* **Exercise requirements**
Begin at the line containing "At what (x,y)" and copy exactly through the last line of the listing, skipping every picture.

* **Dataset content**

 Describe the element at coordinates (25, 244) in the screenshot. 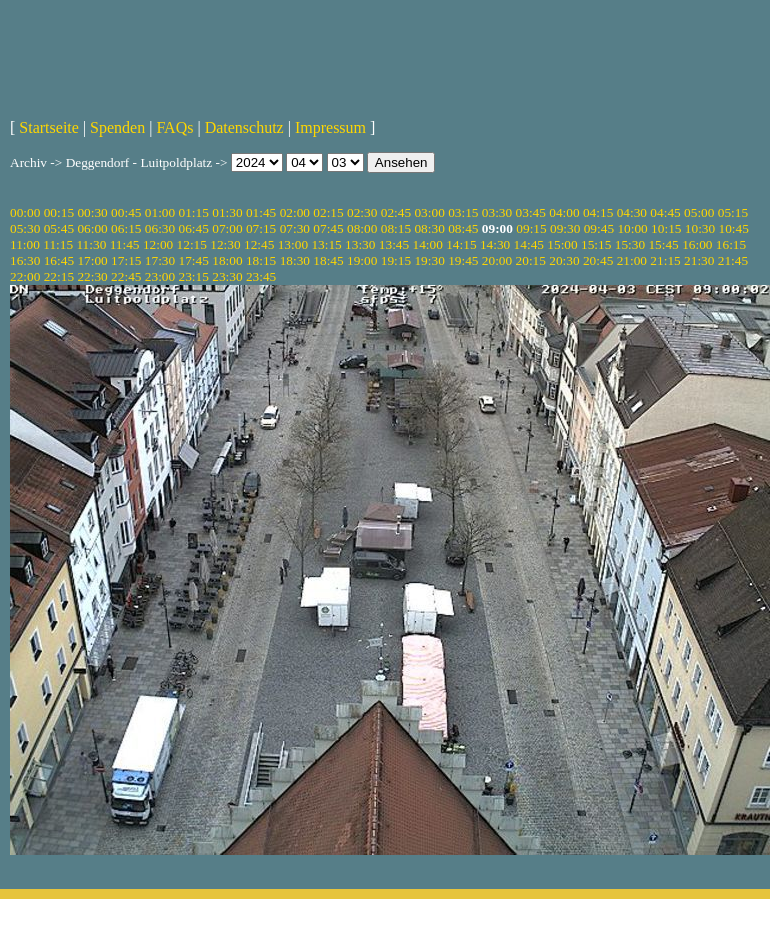

I see `11:00` at that location.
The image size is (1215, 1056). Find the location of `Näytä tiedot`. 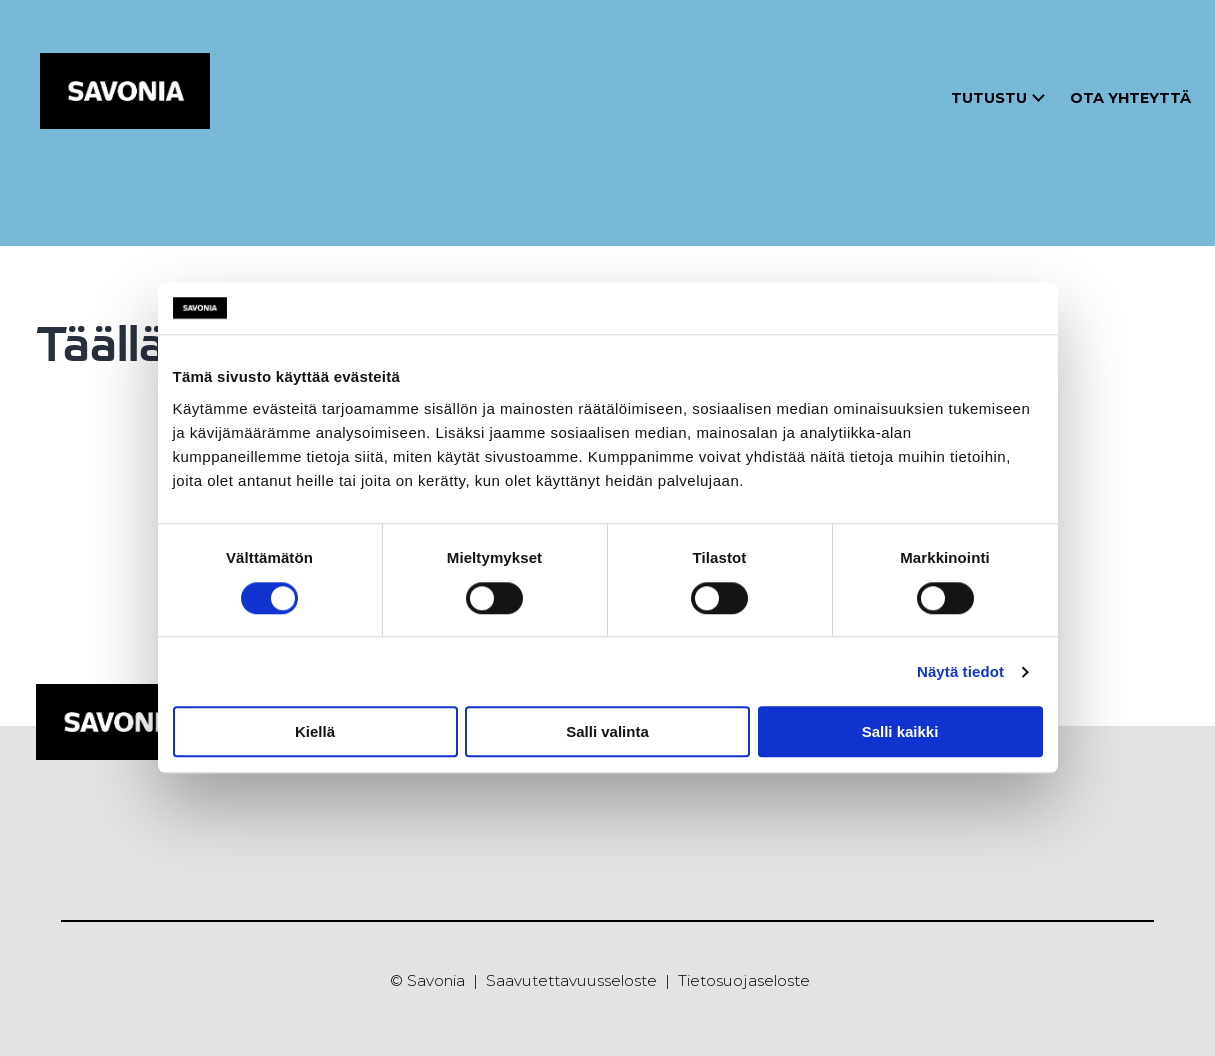

Näytä tiedot is located at coordinates (960, 671).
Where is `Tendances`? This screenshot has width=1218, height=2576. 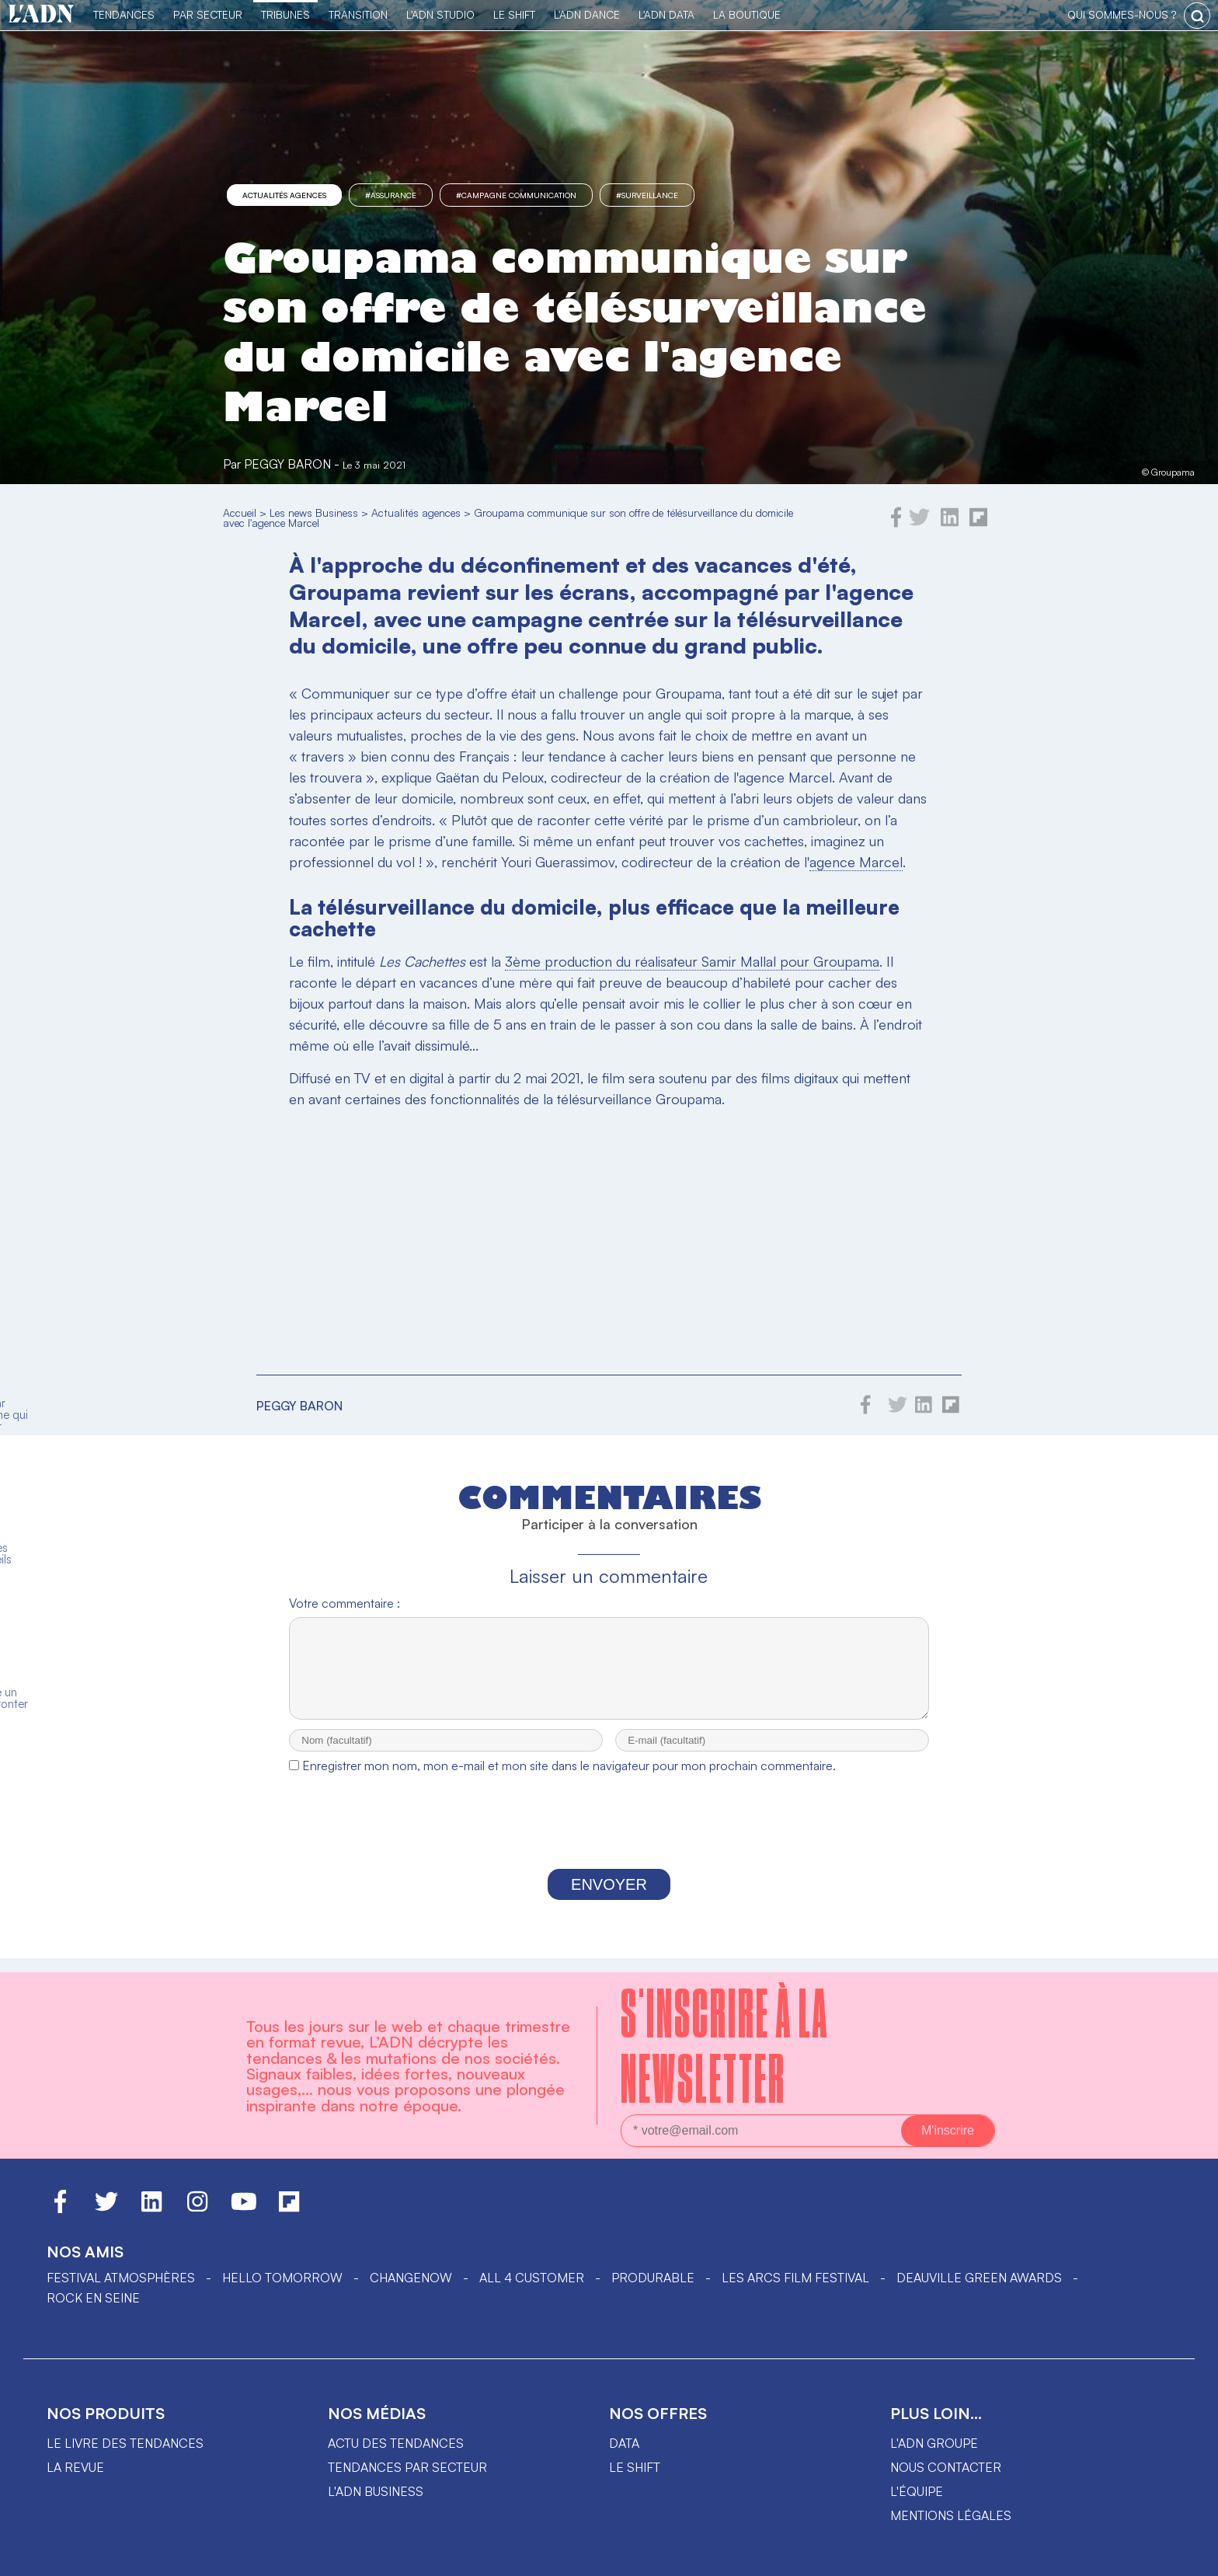 Tendances is located at coordinates (124, 14).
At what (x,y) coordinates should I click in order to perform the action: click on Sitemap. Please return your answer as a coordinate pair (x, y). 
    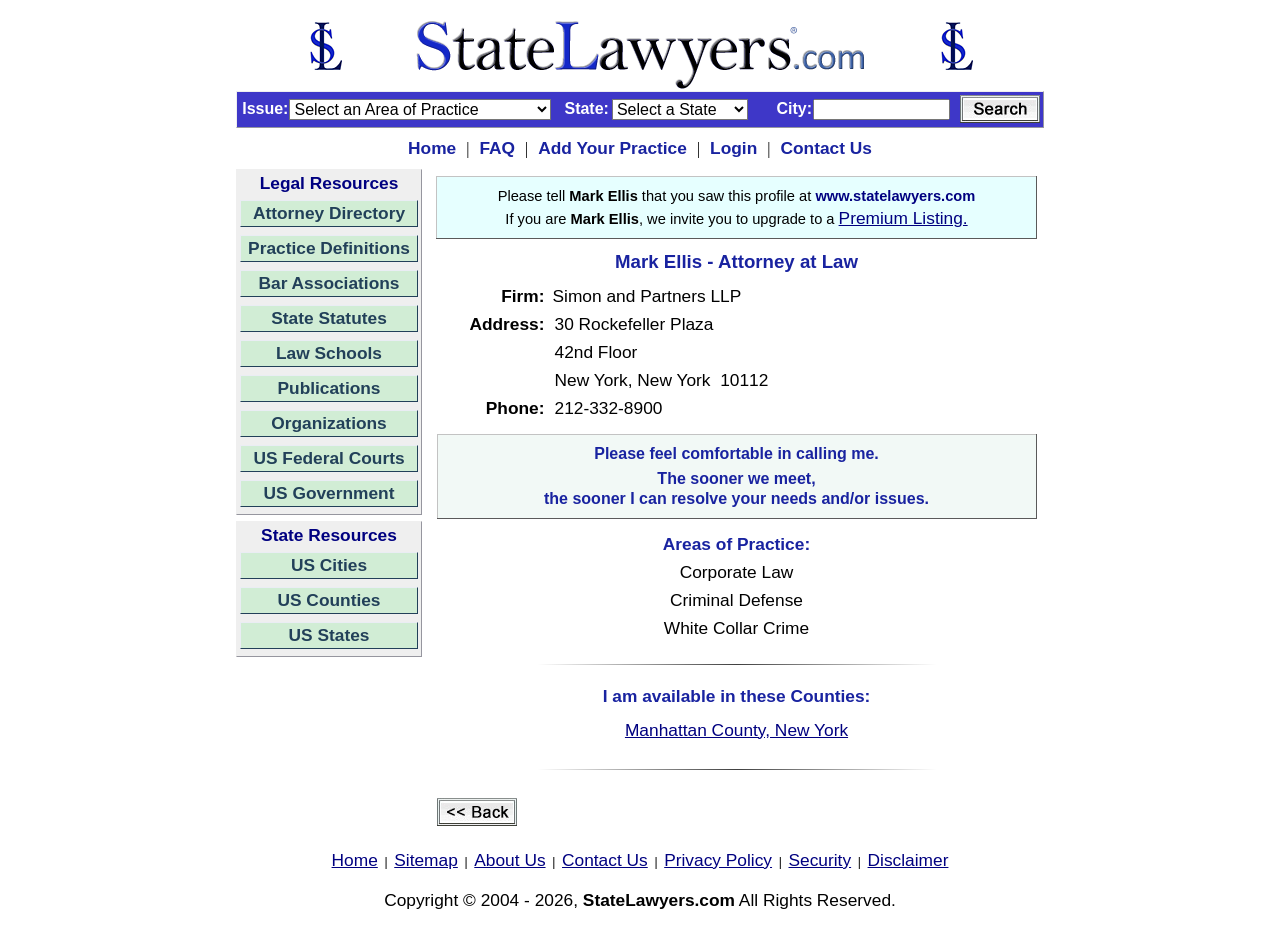
    Looking at the image, I should click on (426, 860).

* **Reply**
At what (x,y) coordinates should I click in order to perform the action: click on Sitemap. Please return your answer as a coordinate pair (x, y). 
    Looking at the image, I should click on (426, 860).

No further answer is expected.